* **What you have to do**:
List each line of the data that holds the word "refill".

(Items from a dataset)
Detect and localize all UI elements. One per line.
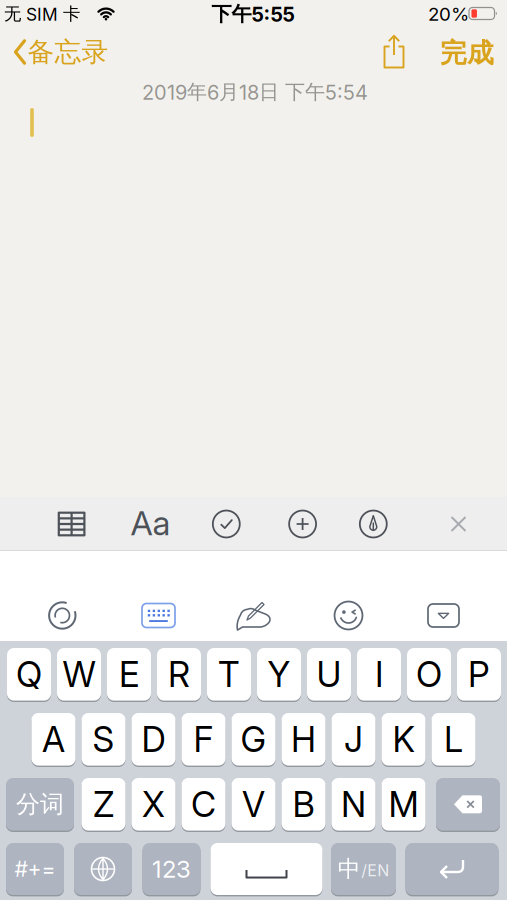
- button[interactable]: [74, 842, 132, 896]
- button[interactable]: [360, 510, 387, 538]
- button[interactable]: Q: [7, 647, 51, 702]
- button[interactable]: S: [82, 712, 126, 767]
- button[interactable]: Y: [257, 647, 301, 702]
- staticText: 完成: [440, 37, 494, 69]
- button[interactable]: 完成: [440, 37, 494, 69]
- staticText: Aa: [130, 503, 170, 543]
- button[interactable]: [450, 516, 467, 532]
- staticText: 下午5:55: [212, 2, 294, 26]
- staticText: Q: [16, 654, 42, 695]
- staticText: /EN: [361, 861, 389, 880]
- button[interactable]: C: [182, 777, 226, 832]
- button[interactable]: 中: [331, 842, 396, 896]
- button[interactable]: E: [107, 647, 151, 702]
- button[interactable]: P: [457, 647, 501, 702]
- staticText: D: [142, 719, 166, 760]
- button[interactable]: [234, 600, 272, 632]
- staticText: W: [62, 654, 96, 695]
- button[interactable]: J: [332, 712, 376, 767]
- staticText: I: [375, 654, 383, 695]
- button[interactable]: [406, 842, 498, 896]
- staticText: E: [119, 654, 139, 695]
- button[interactable]: M: [382, 777, 426, 832]
- staticText: T: [218, 654, 240, 695]
- button[interactable]: [58, 512, 86, 536]
- button[interactable]: 分词: [6, 777, 74, 832]
- staticText: X: [142, 784, 165, 825]
- staticText: L: [444, 719, 463, 760]
- button[interactable]: [142, 604, 175, 628]
- staticText: U: [316, 654, 342, 695]
- staticText: 20%: [428, 3, 469, 25]
- button[interactable]: [428, 604, 459, 627]
- staticText: 中: [338, 855, 361, 883]
- staticText: 分词: [16, 790, 64, 819]
- button[interactable]: Z: [82, 777, 126, 832]
- staticText: K: [392, 719, 414, 760]
- staticText: F: [194, 719, 214, 760]
- button[interactable]: [47, 600, 77, 630]
- button[interactable]: [436, 777, 500, 832]
- button[interactable]: V: [232, 777, 276, 832]
- button[interactable]: 备忘录: [0, 28, 110, 76]
- staticText: 备忘录: [28, 36, 108, 68]
- button[interactable]: R: [157, 647, 201, 702]
- staticText: 2019年6月18日 下午5:54: [142, 80, 368, 104]
- button[interactable]: L: [432, 712, 476, 767]
- button[interactable]: T: [207, 647, 251, 702]
- button[interactable]: [381, 34, 407, 70]
- staticText: R: [168, 654, 190, 695]
- staticText: H: [291, 719, 316, 760]
- button[interactable]: N: [332, 777, 376, 832]
- button[interactable]: A: [32, 712, 76, 767]
- staticText: #+=: [14, 856, 56, 882]
- staticText: C: [191, 784, 216, 825]
- staticText: J: [344, 719, 363, 760]
- staticText: P: [468, 654, 490, 695]
- staticText: 无 SIM 卡: [4, 3, 80, 25]
- button[interactable]: O: [407, 647, 451, 702]
- button[interactable]: Aa: [130, 503, 170, 543]
- button[interactable]: 123: [142, 842, 200, 896]
- staticText: Y: [268, 654, 290, 695]
- button[interactable]: [289, 510, 316, 538]
- button[interactable]: F: [182, 712, 226, 767]
- button[interactable]: #+=: [6, 842, 64, 896]
- button[interactable]: X: [132, 777, 176, 832]
- button[interactable]: [334, 602, 362, 630]
- staticText: Z: [93, 784, 114, 825]
- staticText: G: [240, 719, 266, 760]
- staticText: N: [341, 784, 366, 825]
- staticText: S: [92, 719, 114, 760]
- button[interactable]: [210, 842, 322, 896]
- staticText: 123: [152, 855, 191, 883]
- button[interactable]: K: [382, 712, 426, 767]
- staticText: O: [416, 654, 442, 695]
- button[interactable]: G: [232, 712, 276, 767]
- button[interactable]: D: [132, 712, 176, 767]
- button[interactable]: W: [57, 647, 101, 702]
- button[interactable]: B: [282, 777, 326, 832]
- button[interactable]: H: [282, 712, 326, 767]
- staticText: B: [292, 784, 314, 825]
- button[interactable]: [213, 510, 240, 538]
- button[interactable]: U: [307, 647, 351, 702]
- staticText: V: [242, 784, 265, 825]
- button[interactable]: I: [357, 647, 401, 702]
- staticText: A: [42, 719, 65, 760]
- staticText: M: [388, 784, 418, 825]
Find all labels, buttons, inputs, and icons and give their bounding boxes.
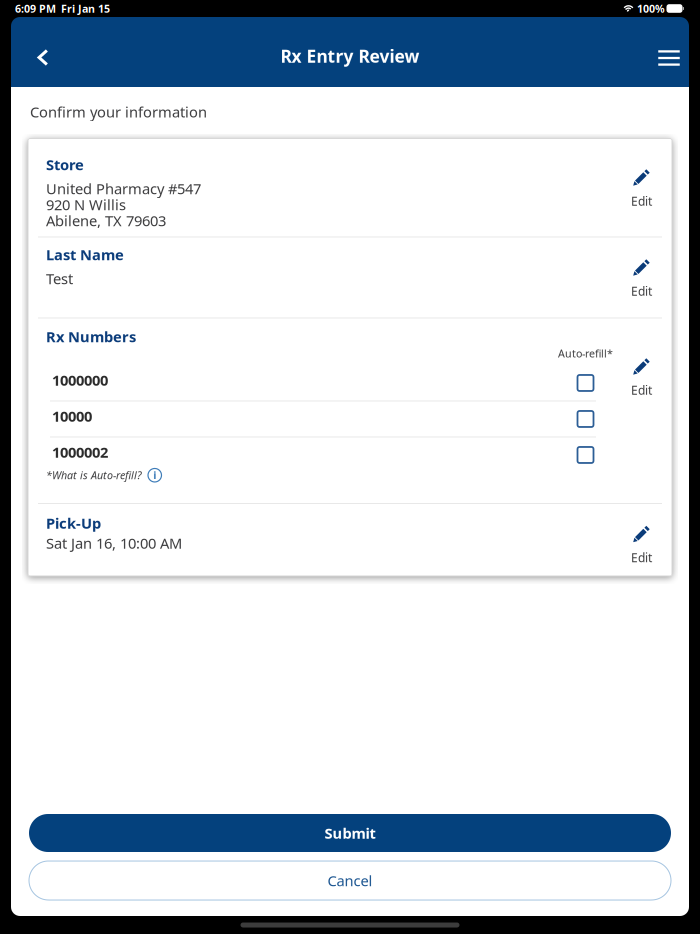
button[interactable]: Edit	[611, 358, 672, 395]
staticText: Edit	[631, 193, 652, 209]
staticText: United Pharmacy #547	[46, 179, 201, 198]
staticText: Edit	[631, 382, 652, 398]
button[interactable]: Cancel	[29, 861, 671, 900]
button[interactable]: Back	[20, 34, 66, 82]
staticText: Edit	[631, 550, 652, 566]
staticText: 1000002	[52, 442, 108, 462]
button[interactable]: Edit	[611, 525, 672, 562]
staticText: Fri Jan 15	[61, 1, 110, 16]
staticText: i	[153, 468, 156, 482]
staticText: Sat Jan 16, 10:00 AM	[46, 533, 182, 553]
button[interactable]: Edit	[611, 258, 672, 296]
staticText: 100%	[637, 1, 665, 16]
staticText: Pick-Up	[46, 513, 101, 533]
staticText: Abilene, TX 79603	[46, 211, 166, 230]
staticText: Last Name	[46, 245, 124, 264]
button[interactable]: Submit	[29, 814, 671, 852]
staticText: 920 N Willis	[46, 195, 126, 214]
button[interactable]: Auto-refill	[578, 411, 594, 427]
button[interactable]: Auto-refill	[578, 447, 594, 463]
button[interactable]: Menu	[646, 34, 692, 82]
staticText: Submit	[324, 823, 376, 843]
staticText: Rx Entry Review	[280, 44, 420, 68]
staticText: Edit	[631, 283, 652, 299]
button[interactable]: Edit	[611, 168, 672, 206]
staticText: 6:09 PM	[15, 1, 56, 16]
button[interactable]: Auto-refill	[578, 375, 594, 391]
staticText: *What is Auto-refill?	[46, 468, 142, 482]
staticText: Store	[46, 155, 84, 174]
staticText: Rx Numbers	[46, 327, 136, 346]
staticText: Test	[46, 269, 73, 288]
staticText: Confirm your information	[30, 102, 207, 122]
staticText: 10000	[52, 406, 92, 426]
staticText: Auto-refill*	[558, 346, 613, 361]
staticText: Cancel	[328, 871, 372, 890]
staticText: 1000000	[52, 370, 108, 390]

* **Output of the task**:
button[interactable]: Auto-refill	[578, 411, 594, 427]
button[interactable]: Auto-refill	[578, 447, 594, 463]
button[interactable]: Auto-refill	[578, 375, 594, 391]
staticText: *What is Auto-refill?	[46, 468, 142, 482]
staticText: Auto-refill*	[558, 346, 613, 361]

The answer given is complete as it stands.